## Exercise directions
Leave the pictures out while you restate every entry below word for word.

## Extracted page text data
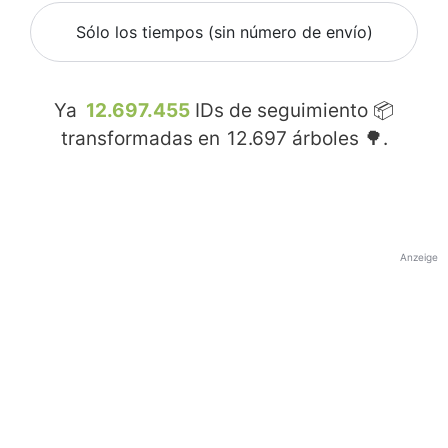
Sólo los tiempos (sin número de envío)
Ya
12.697.455
IDs de seguimiento 📦
transformadas en
12.697
árboles 🌳.
Anzeige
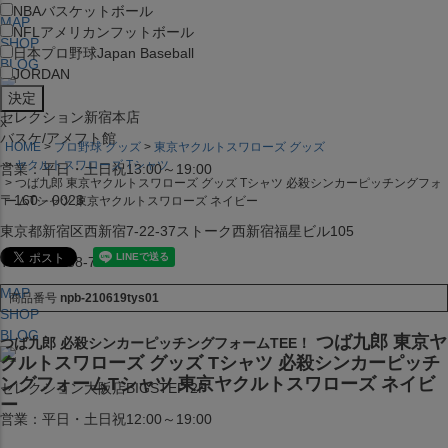
NBA
バスケットボール
MAP
NFL
アメリカンフットボール
SHOP
日本プロ野球
Japan Baseball
BLOG
JORDAN
セレクション新宿本店
x
バスケ/アメフト館
HOME
プロ野球 グッズ
東京ヤクルトスワローズ グッズ
ヤクルトスワローズ Tシャツ
営業：平日・土日祝13:00～19:00
つば九郎 東京ヤクルトスワローズ グッズ Tシャツ 必殺シンカーピッチングフォ
〒160－0023
ームTシャツ 東京ヤクルトスワローズ ネイビー
東京都新宿区西新宿7-22-37ストーク西新宿福星ビル105
TEL:03-5338-7231
MAP
商品番号
npb-210619tys01
SHOP
BLOG
つば九郎 東京ヤ
つば九郎 必殺シンカーピッチングフォームTEE！
クルトスワローズ グッズ Tシャツ 必殺シンカーピッチ
ングフォームTシャツ 東京ヤクルトスワローズ ネイビ
セレクション大阪店BIGSTEP 2F
ー
営業：平日・土日祝12:00～19:00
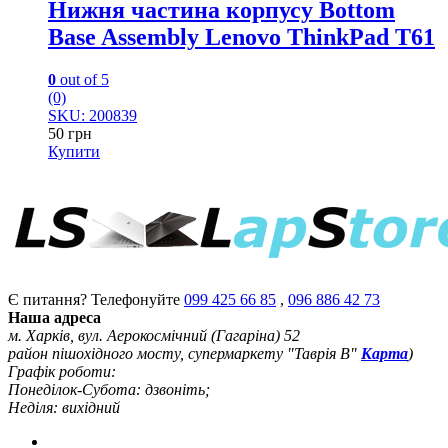
Нижня частина корпусу Bottom
Base Assembly Lenovo ThinkPad T61
0
out of 5
(0)
SKU: 200839
50
грн
Купити
Є питання? Телефонуйте
099 425 66 85
,
096 886 42 73
Наша адреса
м. Харків, вул. Аерокосмічний (Гагаріна) 52
район пішохідного мосту, супермаркету "Таврія В"
Карта
)
Графік роботи:
Понеділок-Субота: дзвоніть;
Неділя: вихідний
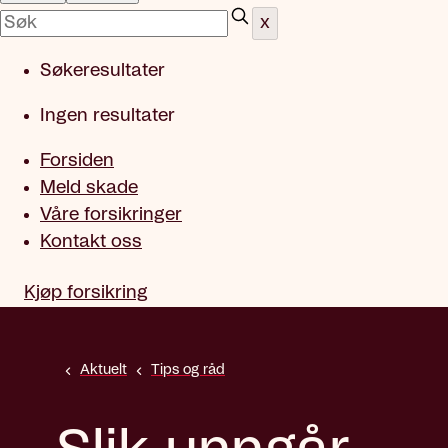
x
Søkeresultater
Ingen resultater
Forsiden
Meld skade
Våre forsikringer
Kontakt oss
Kjøp forsikring
Aktuelt
Tips og råd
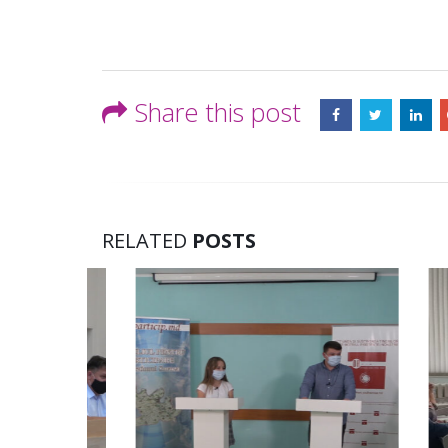
Share this post
RELATED
POSTS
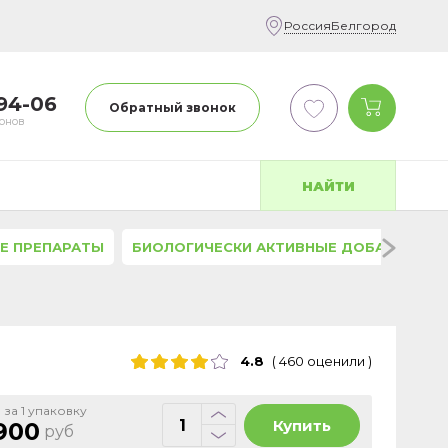
Россия
Белгород
-94-06
Обратный звонок
фонов
НАЙТИ
Е ПРЕПАРАТЫ
БИОЛОГИЧЕСКИ АКТИВНЫЕ ДОБАВКИ
4.8
(
460
оценили
)
 за 1 упаковку
Купить
900
руб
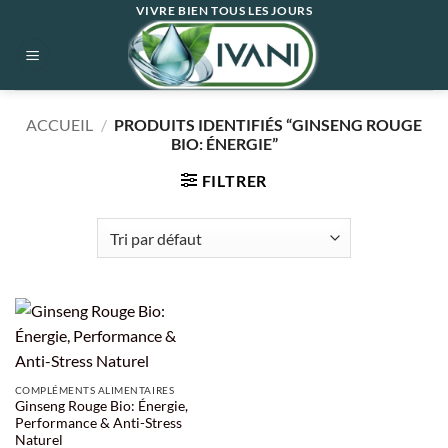
Passer
VIVRE BIEN TOUS LES JOURS
au
contenu
ACCUEIL
/
PRODUITS IDENTIFIÉS “GINSENG ROUGE
BIO: ÉNERGIE”
FILTRER
COMPLÉMENTS ALIMENTAIRES
Ginseng Rouge Bio: Énergie,
Performance & Anti-Stress
Naturel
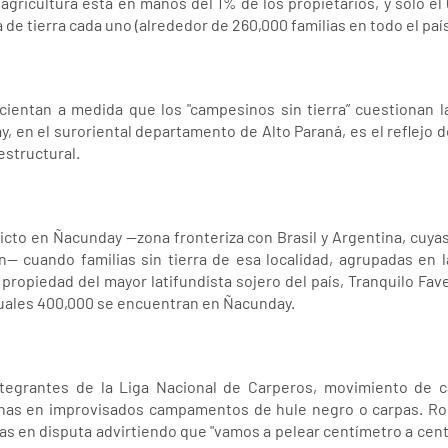
a agricultura está en manos del 1% de los propietarios, y sólo
de tierra cada uno (alrededor de 260,000 familias en todo el país
cientan a medida que los "campesinos sin tierra” cuestionan l
y, en el suroriental departamento de Alto Paraná, es el reflejo d
estructural.
flicto en Ñacunday —zona fronteriza con Brasil y Argentina, cuyas
n— cuando familias sin tierra de esa localidad, agrupadas en 
propiedad del mayor latifundista sojero del país, Tranquilo Fav
 cuales 400,000 se encuentran en Ñacunday.
tegrantes de la Liga Nacional de Carperos, movimiento de c
onas en improvisados campamentos de hule negro o carpas. Ros
ras en disputa advirtiendo que "vamos a pelear centímetro a cent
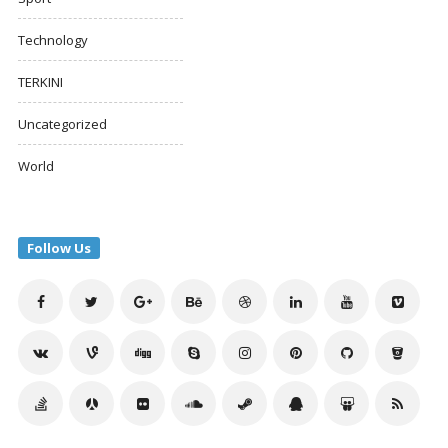
Technology
TERKINI
Uncategorized
World
Follow Us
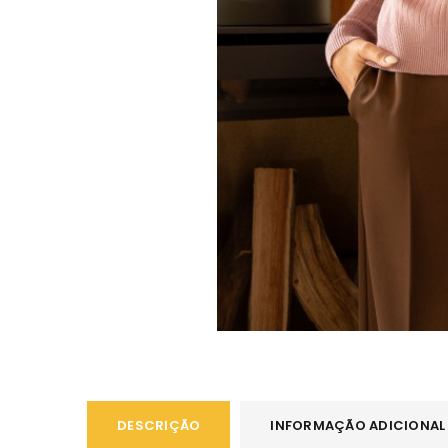
DESCRIÇÃO
INFORMAÇÃO ADICIONAL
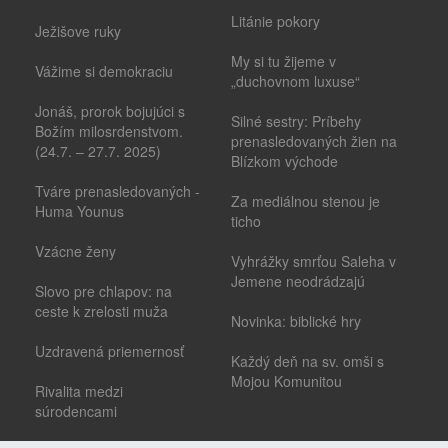
Litánie pokory
Ježišove ruky
My si tu žijeme v
Vážime si demokraciu
„duchovnom luxuse“
Jonáš, prorok bojujúci s
Silné sestry: Príbehy
Božím milosrdenstvom.
prenasledovaných žien na
(24.7. – 27.7. 2025)
Blízkom východe
Tváre prenasledovaných -
Za mediálnou stenou je
Huma Younus
ticho
Vzácne ženy
Vyhrážky smrťou Saleha v
Jemene neodrádzajú
Slovo pre chlapov: na
ceste k zrelosti muža
Novinka: biblické hry
Uzdravená priemernosť
Každý deň na sv. omši s
Mojou Komunitou
Rivalita medzi
súrodencami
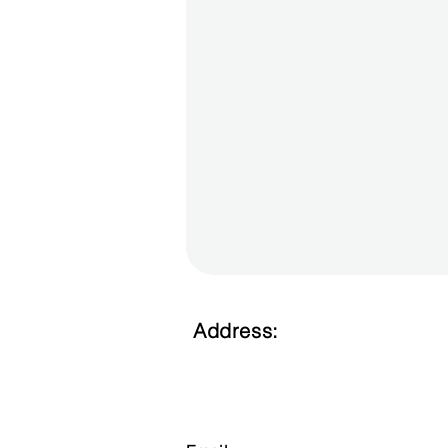
Address:
3753 Mexicali, New
Port Richey, Florida
-34655 USA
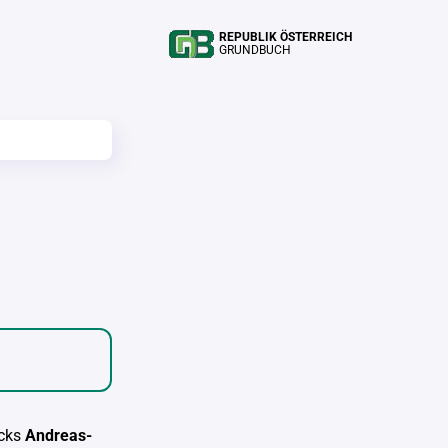
REPUBLIK ÖSTERREICH
GRUNDBUCH
cks
Andreas-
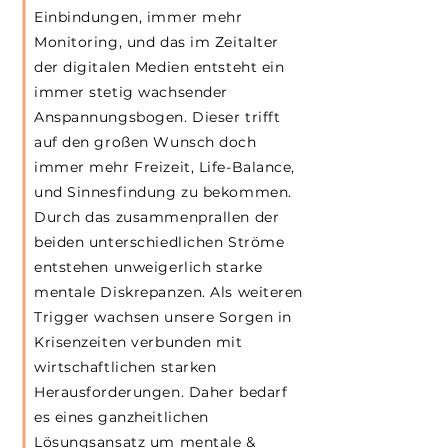
Einbindungen, immer mehr
Monitoring, und das im Zeitalter
der digitalen Medien entsteht ein
immer stetig wachsender
Anspannungsbogen. Dieser trifft
auf den großen Wunsch doch
immer mehr Freizeit, Life-Balance,
und Sinnesfindung zu bekommen.
Durch das zusammenprallen der
beiden unterschiedlichen Ströme
entstehen unweigerlich starke
mentale Diskrepanzen. Als weiteren
Trigger wachsen unsere Sorgen in
Krisenzeiten verbunden mit
wirtschaftlichen starken
Herausforderungen. Daher bedarf
es eines ganzheitlichen
Lösungsansatz um mentale &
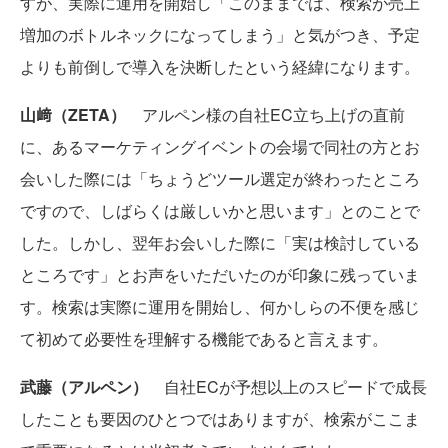
すが、実際に運用を開始し「このままでは、検索が売上
増加のボトルネックになってしまう」と気がつき、予定
よりも前倒しで導入を決断したという経緯になります。
山﨑（ZETA）
アルペン様の自社EC立ち上げの直前
に、あるマーケティングイベントの会場で同社の方とお
会いした際には「ちょうどツール選定が終わったところ
ですので、しばらくは厳しいかと思います」とのことで
した。しかし、翌年お会いした際に「実は検討している
ところです」とお声をいただいたのが印象に残っていま
す。検索は実際に運用を開始し、何かしらの不便を感じ
て初めて必要性を理解する機能であると言えます。
武藤（アルペン）
自社ECが予想以上のスピードで成長
したことも要因のひとつではありますが、検索がここま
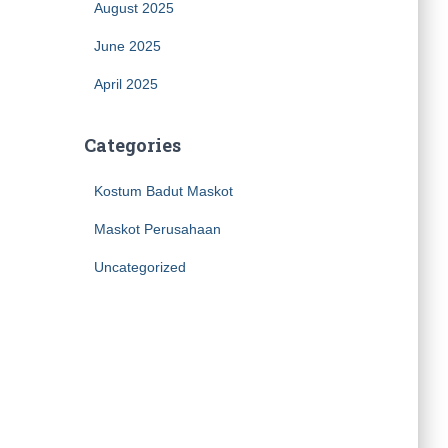
August 2025
June 2025
April 2025
Categories
Kostum Badut Maskot
Maskot Perusahaan
Uncategorized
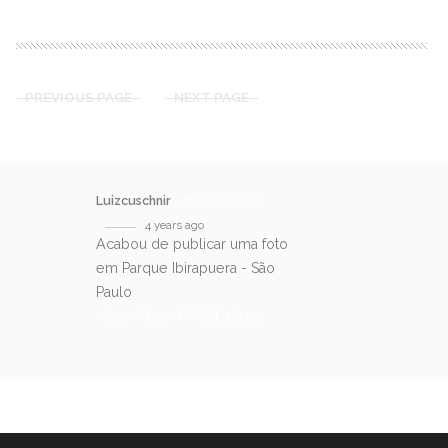
PREVIOUS PAGE
NEXT PAGE
Luizcuschnir
@luizcuschnir
4 years ago
Acabou de publicar uma foto
em Parque Ibirapuera - São
Paulo
https://t.co/fMNBE78dL9
SIGA-NOS NO TWITTER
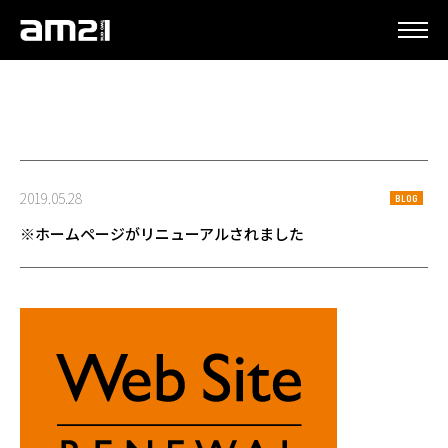
更新情報
2019.05.28
BLOG
※ホームページがリニューアルされました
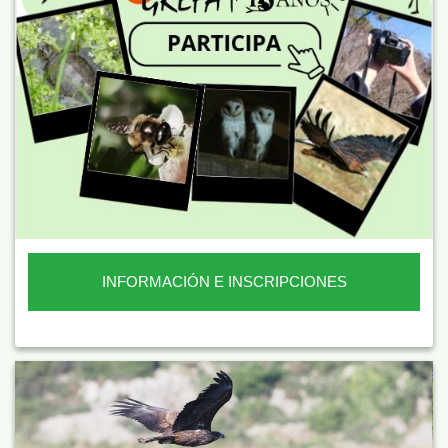
INFORMACIÓN E INSCRIPCIONES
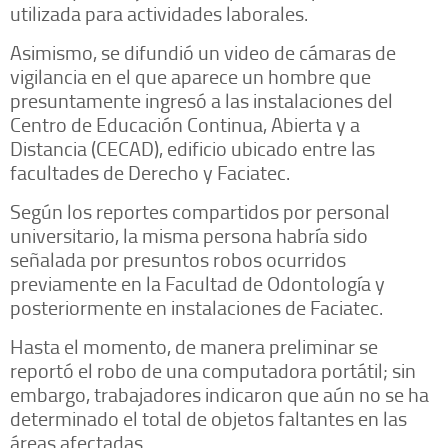
utilizada para actividades laborales.
Asimismo, se difundió un video de cámaras de
vigilancia en el que aparece un hombre que
presuntamente ingresó a las instalaciones del
Centro de Educación Continua, Abierta y a
Distancia (CECAD), edificio ubicado entre las
facultades de Derecho y Faciatec.
Según los reportes compartidos por personal
universitario, la misma persona habría sido
señalada por presuntos robos ocurridos
previamente en la Facultad de Odontología y
posteriormente en instalaciones de Faciatec.
Hasta el momento, de manera preliminar se
reportó el robo de una computadora portátil; sin
embargo, trabajadores indicaron que aún no se ha
determinado el total de objetos faltantes en las
áreas afectadas.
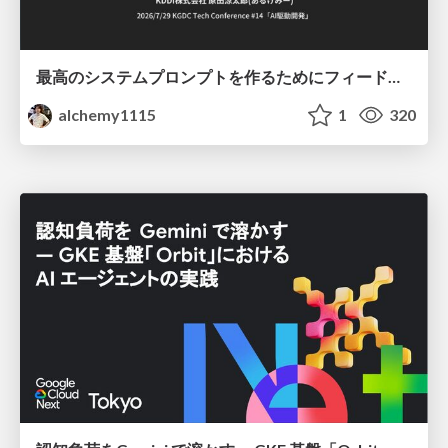
最高のシステムプロンプトを作るためにフィードバック機能を導入した話
alchemy1115
1
320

## Task response
Sólo los tiempos (sin número de envío)
Ya
12.697.455
IDs de seguimiento 📦
transformadas en
12.697
árboles 🌳.
Anzeige
NBA
バスケットボール
MAP
NFL
アメリカンフットボール
SHOP
日本プロ野球
Japan Baseball
BLOG
JORDAN
セレクション新宿本店
x
バスケ/アメフト館
HOME
プロ野球 グッズ
東京ヤクルトスワローズ グッズ
ヤクルトスワローズ Tシャツ
営業：平日・土日祝13:00～19:00
つば九郎 東京ヤクルトスワローズ グッズ Tシャツ 必殺シンカーピッチングフォ
〒160－0023
ームTシャツ 東京ヤクルトスワローズ ネイビー
東京都新宿区西新宿7-22-37ストーク西新宿福星ビル105
TEL:03-5338-7231
MAP
商品番号
npb-210619tys01
SHOP
BLOG
つば九郎 東京ヤ
つば九郎 必殺シンカーピッチングフォームTEE！
クルトスワローズ グッズ Tシャツ 必殺シンカーピッチ
ングフォームTシャツ 東京ヤクルトスワローズ ネイビ
セレクション大阪店BIGSTEP 2F
ー
営業：平日・土日祝12:00～19:00
Нижня частина корпусу Bottom
Base Assembly Lenovo ThinkPad T61
0
out of 5
(0)
SKU: 200839
50
грн
Купити
Є питання? Телефонуйте
099 425 66 85
,
096 886 42 73
Наша адреса
м. Харків, вул. Аерокосмічний (Гагаріна) 52
район пішохідного мосту, супермаркету "Таврія В"
Карта
)
Графік роботи:
Понеділок-Субота: дзвоніть;
Неділя: вихідний
x
Søkeresultater
Ingen resultater
Forsiden
Meld skade
Våre forsikringer
Kontakt oss
Kjøp forsikring
Aktuelt
Tips og råd
Share this post
RELATED
POSTS
Россия
Белгород
-94-06
Обратный звонок
фонов
НАЙТИ
Е ПРЕПАРАТЫ
БИОЛОГИЧЕСКИ АКТИВНЫЕ ДОБАВКИ
4.8
(
460
оценили
)
 за 1 упаковку
Купить
900
руб
Passer
VIVRE BIEN TOUS LES JOURS
au
contenu
ACCUEIL
/
PRODUITS IDENTIFIÉS “GINSENG ROUGE
BIO: ÉNERGIE”
FILTRER
COMPLÉMENTS ALIMENTAIRES
Ginseng Rouge Bio: Énergie,
Performance & Anti-Stress
Naturel
a agricultura está en manos del 1% de los propietarios, y sólo
de tierra cada uno (alrededor de 260,000 familias en todo el país
cientan a medida que los "campesinos sin tierra” cuestionan l
y, en el suroriental departamento de Alto Paraná, es el reflejo d
estructural.
flicto en Ñacunday —zona fronteriza con Brasil y Argentina, cuyas
n— cuando familias sin tierra de esa localidad, agrupadas en 
propiedad del mayor latifundista sojero del país, Tranquilo Fav
 cuales 400,000 se encuentran en Ñacunday.
tegrantes de la Liga Nacional de Carperos, movimiento de c
onas en improvisados campamentos de hule negro o carpas. Ros
ras en disputa advirtiendo que "vamos a pelear centímetro a cent
Technology
TERKINI
Uncategorized
World
Follow Us
DESCRIÇÃO
INFORMAÇÃO ADICIONAL
Litánie pokory
Ježišove ruky
My si tu žijeme v
Vážime si demokraciu
„duchovnom luxuse“
Jonáš, prorok bojujúci s
Silné sestry: Príbehy
Božím milosrdenstvom.
prenasledovaných žien na
(24.7. – 27.7. 2025)
Blízkom východe
Tváre prenasledovaných -
Za mediálnou stenou je
Huma Younus
ticho
Vzácne ženy
Vyhrážky smrťou Saleha v
Jemene neodrádzajú
Slovo pre chlapov: na
ceste k zrelosti muža
Novinka: biblické hry
Uzdravená priemernosť
Každý deň na sv. omši s
Mojou Komunitou
Rivalita medzi
súrodencami
Address:
3753 Mexicali, New
Port Richey, Florida
-34655 USA
REPUBLIK ÖSTERREICH
GRUNDBUCH
cks
Andreas-
Einbindungen, immer mehr
Monitoring, und das im Zeitalter
der digitalen Medien entsteht ein
immer stetig wachsender
Anspannungsbogen. Dieser trifft
auf den großen Wunsch doch
immer mehr Freizeit, Life-Balance,
und Sinnesfindung zu bekommen.
Durch das zusammenprallen der
beiden unterschiedlichen Ströme
entstehen unweigerlich starke
mentale Diskrepanzen. Als weiteren
Trigger wachsen unsere Sorgen in
Krisenzeiten verbunden mit
wirtschaftlichen starken
Herausforderungen. Daher bedarf
es eines ganzheitlichen
Lösungsansatz um mentale &
すが、実際に運用を開始し「このままでは、検索が売上
増加のボトルネックになってしまう」と気がつき、予定
よりも前倒しで導入を決断したという経緯になります。
山﨑（ZETA）
アルペン様の自社EC立ち上げの直前
に、あるマーケティングイベントの会場で同社の方とお
会いした際には「ちょうどツール選定が終わったところ
ですので、しばらくは厳しいかと思います」とのことで
した。しかし、翌年お会いした際に「実は検討している
ところです」とお声をいただいたのが印象に残っていま
す。検索は実際に運用を開始し、何かしらの不便を感じ
て初めて必要性を理解する機能であると言えます。
武藤（アルペン）
自社ECが予想以上のスピードで成長
したことも要因のひとつではありますが、検索がここま
August 2025
June 2025
April 2025
Categories
Kostum Badut Maskot
Maskot Perusahaan
Uncategorized
PREVIOUS PAGE
NEXT PAGE
Luizcuschnir
@luizcuschnir
4 years ago
Acabou de publicar uma foto
em Parque Ibirapuera - São
Paulo
https://t.co/fMNBE78dL9
SIGA-NOS NO TWITTER
更新情報
2019.05.28
BLOG
※ホームページがリニューアルされました
INFORMACIÓN E INSCRIPCIONES
utilizada para actividades laborales.
Asimismo, se difundió un video de cámaras de
vigilancia en el que aparece un hombre que
presuntamente ingresó a las instalaciones del
Centro de Educación Continua, Abierta y a
Distancia (CECAD), edificio ubicado entre las
facultades de Derecho y Faciatec.
Según los reportes compartidos por personal
universitario, la misma persona habría sido
señalada por presuntos robos ocurridos
previamente en la Facultad de Odontología y
posteriormente en instalaciones de Faciatec.
Hasta el momento, de manera preliminar se
reportó el robo de una computadora portátil; sin
embargo, trabajadores indicaron que aún no se ha
determinado el total de objetos faltantes en las
áreas afectadas.
最高のシステムプロンプトを作るためにフィードバック機能を導入した話
alchemy1115
1
320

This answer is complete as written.